The current account of the balance of payments is an important indicator of imbalances in an economy.  The historical estimates of Ireland’s current account show significant deteriorations in the late-1970s and mid-2000s which were followed be periods when real growth turned negative (the shaded regions).

Current Account 1937-2020

The concern with the latest estimates of Ireland’s current account is not that it shows deficits that are too large but of surpluses that are too large.  When published back in the summer the modified current account balance for 2020 was put at 11.5 per cent of GNI*, with comparable surpluses only recorded for the period of The Emergency (WWII to the rest of the world) in the early 1940s.

And the large surplus in the modified current account wasn’t just something that emerged with the COVID pandemic it is something that has been growing over recent years.

We can examine some of the sectoral developments underpinning the current account with the 2020 Institutional Sector Accounts which have been published by the CSO.  We will focus on the modified current account which strips out the impact of a number of globalisation effects (such as IP transfers, aircraft leasing and redomiciled PLCs). 

Some of the extra breakdowns provided by the CSO are useful in examining the improvement in the current account since 2013.  Here is a breakdown of savings minus investment by institutional sector with the combined sum representing the total economy current account.

Modified Current Account 2013-2021 by Sector

The published figures are taken for all sectors bar that for foreign corporations (financial, non-financial and redomiciled PLCs).  The figures for foreign corporation is a residual to fit with the estimates of the modified current account, CA*.

The improvement from 2013 to 2019 can be attributed to two factors: an improvement in government’s position from large deficit in 2013 to modest surpluses in 2018 and 2019 and a switch in the impact of foreign corporations on CA* (through the residual component) from being negative in 2013 to positive in recent years.  It is not clear what has driven this change.

Clearly, there were a lot of sectoral changes in 2020.  The government moved into significant deficit while the surplus of the household sector increased considerably with these two effects largely netting out (in aggregate terms).

Domestic non-financial corporations have been in a surplus position in recent years while the impact of domestic financial corporations has always been relatively small though did become negative in 2020 for the time in the series which goes back to 2013.

A current account surplus of 11.5 per cent of national income is unusually large for Ireland.  Are there unusual factors which could explain it? Perhaps.  Corporation tax revenues have been soaring recent years and most of this is paid by foreign-owned corporations.  But the period that has seen Corporation Tax revenues go from €4 billion to €12 billion has been the CA* improve from a deficit of €1 billion to a surplus of €23 billion.  And of course the impact of the Corporation Tax on the current account will be tempered to the extent it is used to fund (import) spending elsewhere.
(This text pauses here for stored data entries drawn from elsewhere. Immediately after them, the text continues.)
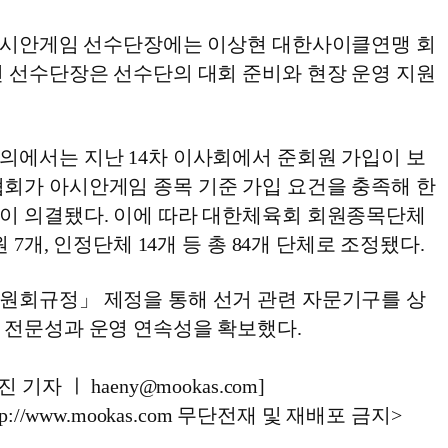
 아시안게임 선수단장에는 이상현 대한사이클연맹 회
현 선수단장은 선수단의 대회 준비와 현장 운영 지원
의에서는 지난 14차 이사회에서 준회원 가입이 보
회가 아시안게임 종목 기준 가입 요건을 충족해 한
이 의결됐다. 이에 따라 대한체육회 회원종목단체
원 7개, 인정단체 14개 등 총 84개 단체로 조정됐다.
원회규정」 제정을 통해 선거 관련 자문기구를 상
 전문성과 운영 연속성을 확보했다.
기자 ㅣ haeny@mookas.com]
://www.mookas.com 무단전재 및 재배포 금지>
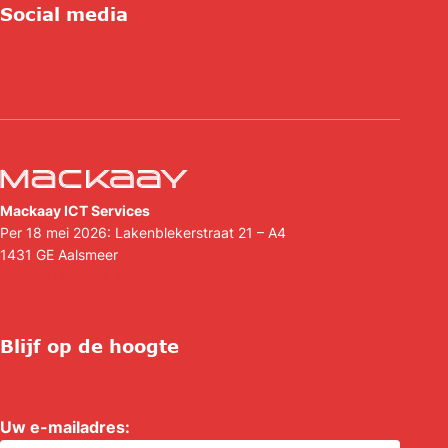
Social media
Linkedin
Facebook
Mackaay ICT Services
Per 18 mei 2026: Lakenblekerstraat 21 – A4
1431 GE
Aalsmeer
(088) 088 44 44
info@mackaay.nl
Blijf op de hoogte
Uw e-mailadres:
*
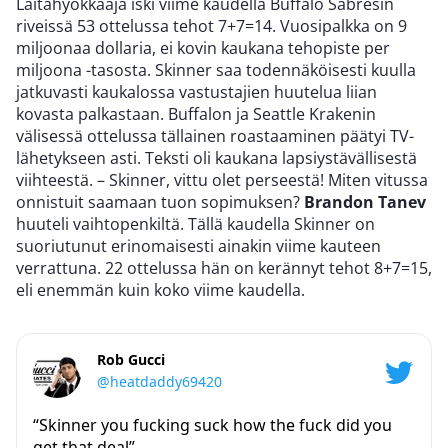
Laitahyökkääjä iski viime kaudella Buffalo Sabresin
riveissä 53 ottelussa tehot 7+7=14. Vuosipalkka on 9
miljoonaa dollaria, ei kovin kaukana tehopiste per
miljoona -tasosta. Skinner saa todennäköisesti kuulla
jatkuvasti kaukalossa vastustajien huutelua liian
kovasta palkastaan. Buffalon ja Seattle Krakenin
välisessä ottelussa tällainen roastaaminen päätyi TV-
lähetykseen asti. Teksti oli kaukana lapsiystävällisestä
viihteestä. – Skinner, vittu olet perseestä! Miten vitussa
onnistuit saamaan tuon sopimuksen?
Brandon Tanev
huuteli vaihtopenkiltä. Tällä kaudella Skinner on
suoriutunut erinomaisesti ainakin viime kauteen
verrattuna. 22 ottelussa hän on kerännyt tehot 8+7=15,
eli enemmän kuin koko viime kaudella.
Rob Gucci
@heatdaddy69420
“Skinner you fucking suck how the fuck did you
get that deal”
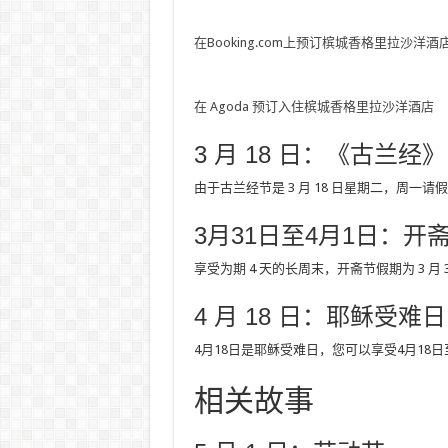
在Booking.com上预订槟城香格里拉沙洋酒
在 Agoda 预订入住槟城香格里拉沙洋酒店
3 月 18 日：《古兰经》
由于古兰经节是 3 月 18 日星期二，周一
3月31日至4月1日：开
享受为期 4 天的长周末，开斋节假期为 3 月 3
4 月 18 日：耶稣受难日
4月18日是耶稣受难日，您可以享受4月18日
相关故事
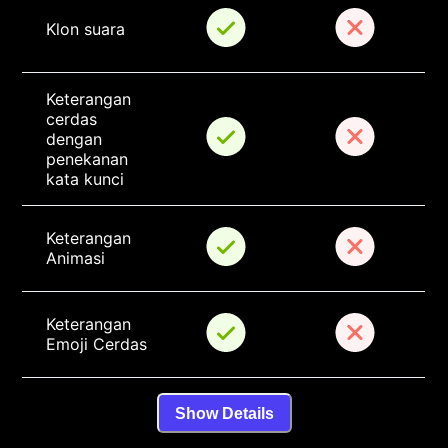
Klon suara
Keterangan 
cerdas 
dengan 
penekanan 
kata kunci
Keterangan 
Animasi
Keterangan 
Emoji Cerdas
Show Details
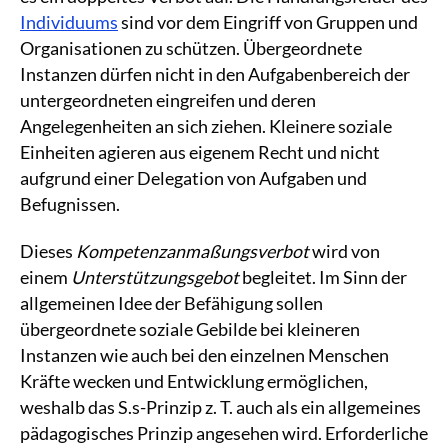
Individuums
sind vor dem Eingriff von Gruppen und
Organisationen zu schützen. Übergeordnete
Instanzen dürfen nicht in den Aufgabenbereich der
untergeordneten eingreifen und deren
Angelegenheiten an sich ziehen. Kleinere soziale
Einheiten agieren aus eigenem Recht und nicht
aufgrund einer Delegation von Aufgaben und
Befugnissen.
Dieses
Kompetenzanmaßungsverbot
wird von
einem
Unterstützungsgebot
begleitet. Im Sinn der
allgemeinen Idee der Befähigung sollen
übergeordnete soziale Gebilde bei kleineren
Instanzen wie auch bei den einzelnen Menschen
Kräfte wecken und Entwicklung ermöglichen,
weshalb das S.s-Prinzip z. T. auch als ein allgemeines
pädagogisches Prinzip angesehen wird. Erforderliche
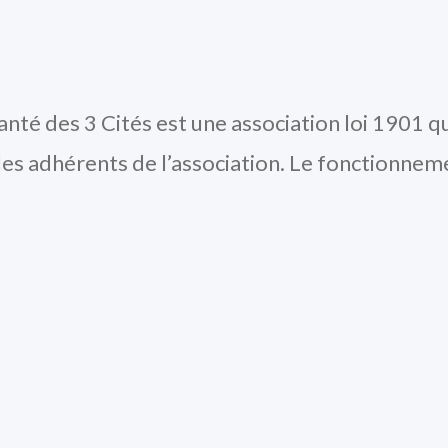
anté des 3 Cités est une association loi 1901 qu
les adhérents de l’association. Le fonctionneme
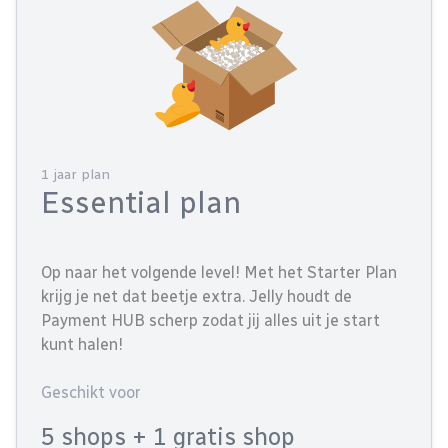
1 jaar plan
Essential plan
Op naar het volgende level! Met het Starter Plan
krijg je net dat beetje extra. Jelly houdt de
Payment HUB scherp zodat jij alles uit je start
kunt halen!
Geschikt voor
5 shops
+ 1 gratis shop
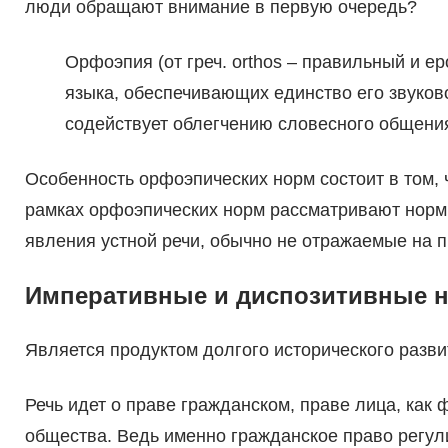
люди обращают внимание в первую очередь?
Орфоэпия (от греч. orthos – правильный и ep
языка, обеспечивающих единство его звуков
содействует облегчению словесного общени
Особенность орфоэпических норм состоит в том, ч
рамках орфоэпических норм рассматривают нормы
явления устной речи, обычно не отражаемые на п
Императивные и диспозитивные н
Является продуктом долгого исторического разви
Речь идет о праве гражданском, праве лица, как 
общества. Ведь именно гражданское право регул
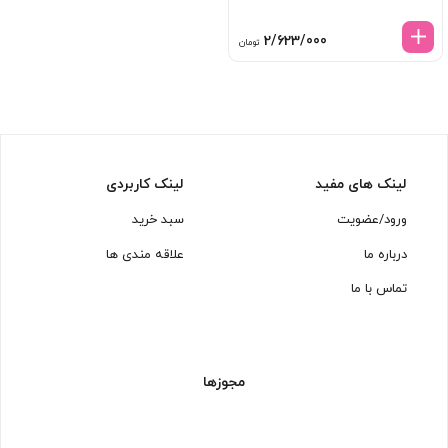
2/623/000
تومان
لینک های مفید
لینک کاربردی
ورود/عضویت
سبد خرید
درباره ما
علاقه مندی ها
تماس با ما
مجوزها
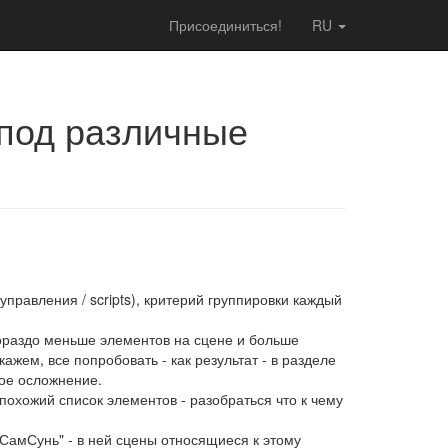
Присоединиться!
RU
 под различные
управления / scripts), критерий группировки каждый
ораздо меньше элементов на сцене и больше
ажем, все попробовать - как результат - в разделе
кое осложнение.
охожий список элементов - разобраться что к чему
 СамСунь" - в ней сцены относящиеся к этому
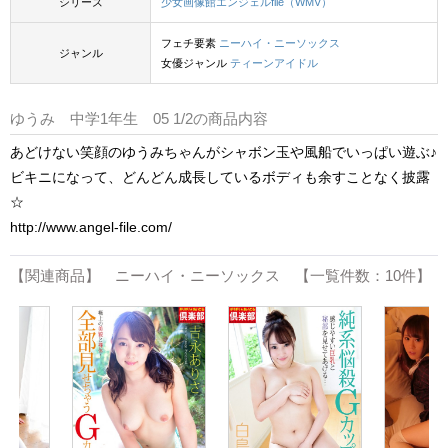
シリーズ
少女画像館エンジェルfile（WMV）
フェチ要素
ニーハイ・ニーソックス
ジャンル
女優ジャンル
ティーンアイドル
ゆうみ 中学1年生 05 1/2の商品内容
あどけない笑顔のゆうみちゃんがシャボン玉や風船でいっぱい遊ぶ♪
ビキニになって、どんどん成長しているボディも余すことなく披露
☆
http://www.angel-file.com/
【関連商品】 ニーハイ・ニーソックス 【一覧件数：10件】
Is there an adjustment missing for the foreign-owned sector?  Possibly.  Though what that might be cannot be ascertained from this data.  And what about domestic companies?  Some of the balance-sheet developments for this sector have been extraordinary but it is not clear these have impacted the current account.

There is little doubt that Ireland is running a balance of payments surplus, and a significant one at that.  But the latest estimate of 11.5 per cent of national income is certainly close to the upper limit of the range of plausible estimates, and possibly even above it. 

Anyway, concerns about the precise level of an extant balance of payments surplus are a long way from the concerns raised by the balance of deficits of the late 1970s and early 2000s.  No one will be going on television to say we are living a way beyond our means.  Indeed, there is scope to increase spending if the things that people might like to buy (such as new houses) were to be made available.